## Material for this task:
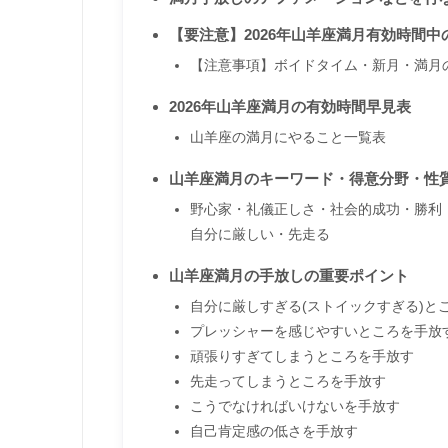
【要注意】2026年山羊座満月有効時間中
【注意事項】ボイドタイム・新月・満月
2026年山羊座満月の有効時間早見表
山羊座の満月にやること一覧表
山羊座満月のキーワード・得意分野・性
野心家・礼儀正しさ・社会的成功・勝利
自分に厳しい・先走る
山羊座満月の手放しの重要ポイント
自分に厳しすぎる(ストイックすぎる)と
プレッシャーを感じやすいところを手放
頑張りすぎてしまうところを手放す
先走ってしまうところを手放す
こうでなければいけないを手放す
自己肯定感の低さを手放す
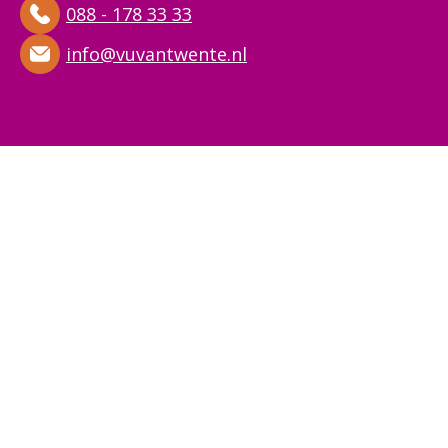
088 - 178 33 33
info@vuvantwente.nl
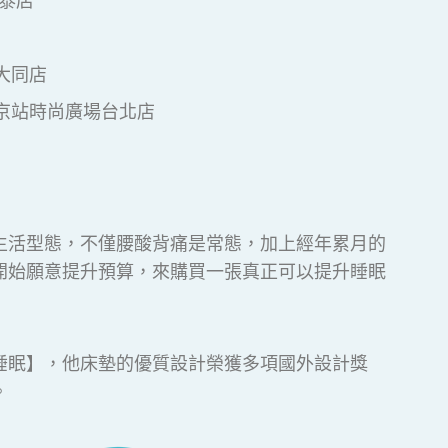
泰店
大同店
are京站時尚廣場台北店
生活型態，不僅腰酸背痛是常態，加上經年累月的
開始願意提升預算，來購買一張真正可以提升睡眠
睡眠】，他床墊的優質設計榮獲多項國外設計獎
。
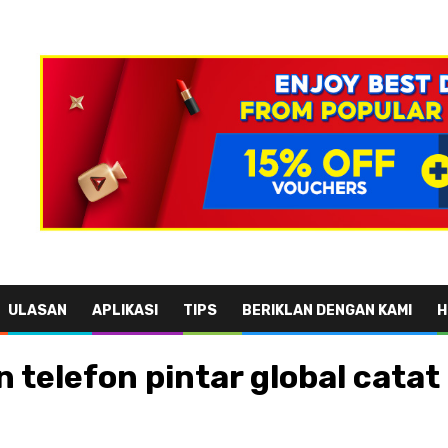
ULASAN
APLIKASI
TIPS
BERIKLAN DENGAN KAMI
H
n telefon pintar global cat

## Description of the task:
Without the pictures, give the entries above back exactly.

## Worked solution:
【要注意】2026年山羊座満月有効時間中
【注意事項】ボイドタイム・新月・満月
2026年山羊座満月の有効時間早見表
山羊座の満月にやること一覧表
山羊座満月のキーワード・得意分野・性
野心家・礼儀正しさ・社会的成功・勝利
自分に厳しい・先走る
山羊座満月の手放しの重要ポイント
自分に厳しすぎる(ストイックすぎる)と
プレッシャーを感じやすいところを手放
頑張りすぎてしまうところを手放す
先走ってしまうところを手放す
こうでなければいけないを手放す
自己肯定感の低さを手放す
088 - 178 33 33
info@vuvantwente.nl
泰店
大同店
are京站時尚廣場台北店
生活型態，不僅腰酸背痛是常態，加上經年累月的
開始願意提升預算，來購買一張真正可以提升睡眠
睡眠】，他床墊的優質設計榮獲多項國外設計獎
。
ULASAN
APLIKASI
TIPS
BERIKLAN DENGAN KAMI
H
n telefon pintar global cat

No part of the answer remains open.